Despite a pretty spectacular two weeks of protests and demonstrations - which involved chanting monks and live elephants - the new Thai government has made a move NOT to declare Buddhism the official state religion:

Police failed to persuade the monks, who were joined by hundreds of supporters, to leave the elephants at the city limits as they marched into the capital, leading to brief scuffles.

The march came a day after coup leader Gen. Sonthi Boonyaratglin backed the idea of recognizing Buddhism as the national religion, amid a worsening Islamic insurgency in the south.

The first draft of a new post-coup constitution, made public last week, retains the wording on the topic from Thailand's previous constitution, from 1997. It does not name Buddhism as the national religion, and says the state will protect all faiths.

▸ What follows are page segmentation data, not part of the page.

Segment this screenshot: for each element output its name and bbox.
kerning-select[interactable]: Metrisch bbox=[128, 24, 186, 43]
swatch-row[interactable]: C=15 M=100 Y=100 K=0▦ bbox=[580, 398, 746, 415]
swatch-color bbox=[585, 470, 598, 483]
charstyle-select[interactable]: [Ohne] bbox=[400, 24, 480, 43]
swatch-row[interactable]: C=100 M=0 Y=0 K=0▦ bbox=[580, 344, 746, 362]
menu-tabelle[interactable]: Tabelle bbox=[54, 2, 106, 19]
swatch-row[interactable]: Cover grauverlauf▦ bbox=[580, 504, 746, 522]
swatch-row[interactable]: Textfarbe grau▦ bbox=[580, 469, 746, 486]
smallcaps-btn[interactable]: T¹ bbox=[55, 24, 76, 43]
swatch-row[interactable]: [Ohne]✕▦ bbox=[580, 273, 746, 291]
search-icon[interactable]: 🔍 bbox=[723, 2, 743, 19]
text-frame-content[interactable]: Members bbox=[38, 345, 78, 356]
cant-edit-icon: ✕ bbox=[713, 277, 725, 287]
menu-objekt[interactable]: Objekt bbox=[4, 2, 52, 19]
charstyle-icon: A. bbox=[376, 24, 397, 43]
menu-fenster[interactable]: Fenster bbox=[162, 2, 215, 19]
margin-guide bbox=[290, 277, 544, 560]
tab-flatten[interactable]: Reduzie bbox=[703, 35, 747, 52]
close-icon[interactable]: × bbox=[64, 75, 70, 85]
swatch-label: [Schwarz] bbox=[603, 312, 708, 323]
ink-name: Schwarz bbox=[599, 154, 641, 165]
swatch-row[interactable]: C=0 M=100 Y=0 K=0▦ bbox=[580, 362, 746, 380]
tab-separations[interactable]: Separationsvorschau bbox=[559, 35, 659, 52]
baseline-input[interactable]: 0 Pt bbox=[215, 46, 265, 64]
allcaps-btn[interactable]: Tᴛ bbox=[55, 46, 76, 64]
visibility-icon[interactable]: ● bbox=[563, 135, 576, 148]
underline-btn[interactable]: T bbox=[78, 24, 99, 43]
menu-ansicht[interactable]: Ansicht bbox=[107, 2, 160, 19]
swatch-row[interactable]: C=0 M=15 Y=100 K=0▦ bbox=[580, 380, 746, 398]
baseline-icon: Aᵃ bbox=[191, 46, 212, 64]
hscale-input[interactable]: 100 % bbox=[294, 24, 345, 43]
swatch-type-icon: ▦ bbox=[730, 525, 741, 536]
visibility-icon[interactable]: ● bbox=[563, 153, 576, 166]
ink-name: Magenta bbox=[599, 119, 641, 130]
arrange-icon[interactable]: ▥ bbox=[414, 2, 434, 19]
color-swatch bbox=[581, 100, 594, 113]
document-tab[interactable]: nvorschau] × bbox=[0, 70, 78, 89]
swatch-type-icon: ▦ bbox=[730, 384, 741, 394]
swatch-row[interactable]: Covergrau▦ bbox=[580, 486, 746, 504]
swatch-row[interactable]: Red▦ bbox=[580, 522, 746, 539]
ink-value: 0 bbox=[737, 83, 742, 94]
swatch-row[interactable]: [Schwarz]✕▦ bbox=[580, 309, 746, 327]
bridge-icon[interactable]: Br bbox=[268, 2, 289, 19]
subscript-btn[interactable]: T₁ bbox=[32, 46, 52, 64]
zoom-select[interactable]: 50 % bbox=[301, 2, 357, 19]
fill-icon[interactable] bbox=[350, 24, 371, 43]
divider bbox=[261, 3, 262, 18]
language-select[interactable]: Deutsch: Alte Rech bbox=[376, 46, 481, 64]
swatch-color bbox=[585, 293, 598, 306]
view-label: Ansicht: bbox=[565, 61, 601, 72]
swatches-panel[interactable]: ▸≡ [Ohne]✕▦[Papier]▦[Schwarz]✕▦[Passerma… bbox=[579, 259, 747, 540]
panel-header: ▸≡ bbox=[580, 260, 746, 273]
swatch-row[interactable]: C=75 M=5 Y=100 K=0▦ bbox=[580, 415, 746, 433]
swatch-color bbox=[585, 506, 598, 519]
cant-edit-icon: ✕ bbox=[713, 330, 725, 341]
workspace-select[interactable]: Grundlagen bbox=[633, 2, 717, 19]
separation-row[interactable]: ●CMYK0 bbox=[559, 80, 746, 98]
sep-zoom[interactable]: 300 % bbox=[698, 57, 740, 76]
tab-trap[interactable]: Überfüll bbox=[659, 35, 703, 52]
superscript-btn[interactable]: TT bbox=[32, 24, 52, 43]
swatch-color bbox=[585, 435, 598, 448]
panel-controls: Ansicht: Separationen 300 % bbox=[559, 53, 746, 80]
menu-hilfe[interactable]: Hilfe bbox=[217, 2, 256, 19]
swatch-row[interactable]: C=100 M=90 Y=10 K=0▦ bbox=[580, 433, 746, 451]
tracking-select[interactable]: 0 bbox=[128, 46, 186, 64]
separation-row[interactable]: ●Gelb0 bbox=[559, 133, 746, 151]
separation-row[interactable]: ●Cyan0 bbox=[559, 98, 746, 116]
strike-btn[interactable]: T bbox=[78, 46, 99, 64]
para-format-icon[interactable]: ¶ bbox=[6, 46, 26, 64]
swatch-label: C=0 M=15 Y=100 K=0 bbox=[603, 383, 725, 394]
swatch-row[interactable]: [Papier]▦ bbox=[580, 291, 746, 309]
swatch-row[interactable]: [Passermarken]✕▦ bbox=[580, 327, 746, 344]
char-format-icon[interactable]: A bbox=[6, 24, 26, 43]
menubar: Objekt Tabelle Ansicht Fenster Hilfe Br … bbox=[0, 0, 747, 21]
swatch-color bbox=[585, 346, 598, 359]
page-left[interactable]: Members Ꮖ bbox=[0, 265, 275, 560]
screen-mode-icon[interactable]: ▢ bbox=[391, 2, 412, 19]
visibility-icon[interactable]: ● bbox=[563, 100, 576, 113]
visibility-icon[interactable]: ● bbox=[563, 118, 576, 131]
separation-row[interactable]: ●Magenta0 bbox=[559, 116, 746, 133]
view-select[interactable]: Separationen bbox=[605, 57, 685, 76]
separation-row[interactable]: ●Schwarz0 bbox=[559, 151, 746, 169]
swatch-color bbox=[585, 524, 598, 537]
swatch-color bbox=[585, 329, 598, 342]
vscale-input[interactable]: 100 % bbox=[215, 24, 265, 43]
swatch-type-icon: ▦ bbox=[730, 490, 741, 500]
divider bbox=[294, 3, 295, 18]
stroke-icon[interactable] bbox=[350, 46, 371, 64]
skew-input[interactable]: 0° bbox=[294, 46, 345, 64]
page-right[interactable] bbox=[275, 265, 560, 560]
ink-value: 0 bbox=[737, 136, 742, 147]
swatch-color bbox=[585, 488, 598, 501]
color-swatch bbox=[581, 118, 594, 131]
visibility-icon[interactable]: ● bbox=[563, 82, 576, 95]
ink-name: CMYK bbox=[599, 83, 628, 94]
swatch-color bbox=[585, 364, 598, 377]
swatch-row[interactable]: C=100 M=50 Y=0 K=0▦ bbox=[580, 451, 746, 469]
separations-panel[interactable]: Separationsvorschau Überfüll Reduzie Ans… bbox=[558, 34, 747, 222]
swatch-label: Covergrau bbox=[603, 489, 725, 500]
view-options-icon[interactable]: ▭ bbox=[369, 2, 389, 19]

The demonstrators had been plugging for official recognition, since they say Thailand's traditional faith is threatened by the growth of Islam in the region. A panel convened to discuss the endorsement today recommended against it (thanks WWRN). The country experienced a military coup on September 19 that ousted leader Thaksin Shinawatra, and the new government will put a revised constitution to public vote this fall.

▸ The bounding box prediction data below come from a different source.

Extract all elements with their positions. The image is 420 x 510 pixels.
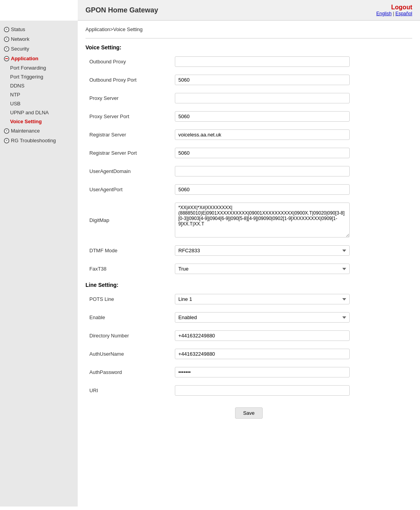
pots-line-select[interactable]: Line 1 Line 2 — [175, 294, 350, 304]
proxy-server-port-label: Proxy Server Port — [89, 114, 175, 119]
sidebar-item-network[interactable]: Network — [0, 34, 78, 44]
enable-row: Enable Enabled Disabled — [85, 312, 412, 323]
application-expand-icon — [4, 56, 9, 61]
main-content: Application>Voice Setting Voice Setting:… — [78, 21, 420, 507]
voice-setting-label: Voice Setting — [10, 119, 42, 124]
lang-separator: | — [393, 11, 394, 16]
useragent-domain-input[interactable] — [175, 166, 350, 176]
fax-t38-select[interactable]: True False — [175, 264, 350, 274]
ddns-label: DDNS — [10, 83, 24, 89]
sidebar-label-application: Application — [11, 56, 38, 61]
digit-map-input[interactable]: *XX|#XX|*X#|XXXXXXXX|(88885010)E|0901XXX… — [175, 203, 350, 238]
registrar-server-port-input[interactable] — [175, 148, 350, 158]
sidebar-label-maintenance: Maintenance — [11, 128, 40, 134]
uri-label: URI — [89, 388, 175, 393]
language-links: English | Español — [376, 11, 412, 16]
outbound-proxy-port-row: Outbound Proxy Port — [85, 75, 412, 85]
pots-line-label: POTS Line — [89, 296, 175, 302]
sidebar-sub-usb[interactable]: USB — [0, 99, 78, 108]
voice-setting-section-title: Voice Setting: — [85, 44, 412, 51]
auth-username-row: AuthUserName — [85, 349, 412, 359]
dtmf-mode-label: DTMF Mode — [89, 248, 175, 253]
header-right: Logout English | Español — [376, 4, 412, 16]
sidebar-item-application[interactable]: Application — [0, 54, 78, 63]
usb-label: USB — [10, 101, 21, 107]
fax-t38-row: FaxT38 True False — [85, 264, 412, 274]
auth-password-label: AuthPassword — [89, 369, 175, 375]
sidebar-sub-port-triggering[interactable]: Port Triggering — [0, 72, 78, 81]
status-expand-icon — [4, 27, 9, 32]
header: GPON Home Gateway Logout English | Españ… — [78, 0, 420, 21]
proxy-server-port-row: Proxy Server Port — [85, 111, 412, 122]
auth-password-input[interactable] — [175, 367, 350, 377]
logout-button[interactable]: Logout — [391, 4, 412, 11]
sidebar-sub-port-forwarding[interactable]: Port Forwarding — [0, 63, 78, 72]
security-expand-icon — [4, 46, 9, 52]
maintenance-expand-icon — [4, 128, 9, 134]
proxy-server-input[interactable] — [175, 93, 350, 103]
dtmf-mode-select[interactable]: RFC2833 SIP INFO Inband — [175, 245, 350, 256]
sidebar-sub-ddns[interactable]: DDNS — [0, 81, 78, 90]
divider — [85, 38, 412, 38]
network-expand-icon — [4, 37, 9, 42]
fax-t38-label: FaxT38 — [89, 266, 175, 272]
registrar-server-port-label: Registrar Server Port — [89, 150, 175, 156]
digit-map-label: DigitMap — [89, 217, 175, 223]
sidebar-label-network: Network — [11, 36, 30, 42]
registrar-server-label: Registrar Server — [89, 132, 175, 138]
enable-select[interactable]: Enabled Disabled — [175, 312, 350, 323]
uri-row: URI — [85, 385, 412, 396]
auth-password-row: AuthPassword — [85, 367, 412, 377]
outbound-proxy-port-label: Outbound Proxy Port — [89, 77, 175, 83]
directory-number-label: Directory Number — [89, 333, 175, 339]
proxy-server-port-input[interactable] — [175, 111, 350, 122]
sidebar-label-status: Status — [11, 26, 25, 32]
page-title: GPON Home Gateway — [85, 6, 158, 14]
outbound-proxy-row: Outbound Proxy — [85, 56, 412, 67]
save-button[interactable]: Save — [235, 407, 263, 419]
useragent-port-label: UserAgentPort — [89, 187, 175, 192]
sidebar-item-rg-troubleshooting[interactable]: RG Troubleshooting — [0, 136, 78, 145]
useragent-port-input[interactable] — [175, 184, 350, 195]
port-forwarding-label: Port Forwarding — [10, 65, 46, 71]
english-lang-link[interactable]: English — [376, 11, 391, 16]
sidebar-label-security: Security — [11, 46, 29, 52]
outbound-proxy-port-input[interactable] — [175, 75, 350, 85]
enable-label: Enable — [89, 314, 175, 320]
espanol-lang-link[interactable]: Español — [396, 11, 412, 16]
outbound-proxy-label: Outbound Proxy — [89, 59, 175, 65]
uri-input[interactable] — [175, 385, 350, 396]
auth-username-input[interactable] — [175, 349, 350, 359]
digit-map-row: DigitMap *XX|#XX|*X#|XXXXXXXX|(88885010)… — [85, 203, 412, 238]
save-row: Save — [85, 407, 412, 419]
line-setting-section-title: Line Setting: — [85, 282, 412, 288]
directory-number-input[interactable] — [175, 330, 350, 341]
breadcrumb: Application>Voice Setting — [85, 26, 412, 32]
useragent-domain-row: UserAgentDomain — [85, 166, 412, 176]
sidebar-item-security[interactable]: Security — [0, 44, 78, 54]
sidebar-sub-voice-setting[interactable]: Voice Setting — [0, 117, 78, 126]
registrar-server-port-row: Registrar Server Port — [85, 148, 412, 158]
sidebar-label-rg-troubleshooting: RG Troubleshooting — [11, 138, 56, 143]
sidebar: Status Network Security Application Port… — [0, 21, 78, 507]
auth-username-label: AuthUserName — [89, 351, 175, 357]
sidebar-sub-upnp-dlna[interactable]: UPNP and DLNA — [0, 108, 78, 117]
directory-number-row: Directory Number — [85, 330, 412, 341]
pots-line-row: POTS Line Line 1 Line 2 — [85, 294, 412, 304]
ntp-label: NTP — [10, 92, 20, 98]
sidebar-sub-ntp[interactable]: NTP — [0, 90, 78, 99]
dtmf-mode-row: DTMF Mode RFC2833 SIP INFO Inband — [85, 245, 412, 256]
registrar-server-input[interactable] — [175, 129, 350, 140]
useragent-domain-label: UserAgentDomain — [89, 168, 175, 174]
outbound-proxy-input[interactable] — [175, 56, 350, 67]
registrar-server-row: Registrar Server — [85, 129, 412, 140]
sidebar-item-status[interactable]: Status — [0, 24, 78, 34]
main-container: Status Network Security Application Port… — [0, 21, 420, 507]
upnp-dlna-label: UPNP and DLNA — [10, 110, 49, 115]
sidebar-item-maintenance[interactable]: Maintenance — [0, 126, 78, 136]
rg-troubleshooting-expand-icon — [4, 138, 9, 143]
proxy-server-row: Proxy Server — [85, 93, 412, 103]
useragent-port-row: UserAgentPort — [85, 184, 412, 195]
port-triggering-label: Port Triggering — [10, 74, 43, 80]
proxy-server-label: Proxy Server — [89, 95, 175, 101]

By not declaring a state religion or state church, Thailand is joining the proud enlightenment tradition of "free market" religion, whose leading champion is of course... the Ukraine?

Well, that's according to Jose Casanova, who says that the Eastern European state has "the only European example of the denominational competitive market model developed in the U.S." The Ukraine accepts the competing presence of Catholic, Orthodox and Protestant churches, unlike the rest of the continent where one church is culturally dominant or faiths divide a country on geographic lines.

Who's Casanova? A sociologist who has written about the religious future of Europe for the European Commission and who uses words like "hegemonics" and "self-understandings." I ran across Casanova's ideas on ReligionWatch, which is worth a look if not the subscription fee (who pays for content anymore?).

Also making the church/state headlines, Turkish elections were canceled today , an upshot of the recent colossal hubbub about keeping the country secular. A week ago one million Turks, largely middle class, protested the candidacy of Abdullah Gul - who was suspected of having designs on the strong tradition of secularism in government the country has upheld since the 1920's.

Whether religion is a private or a public function, and whether or not that function should be enshrined by law, is a sore spot pretty much everywhere. That's the debate raging through these headlines. Does America have a state religion? Really good question to ask - and definitely the elephant in the room.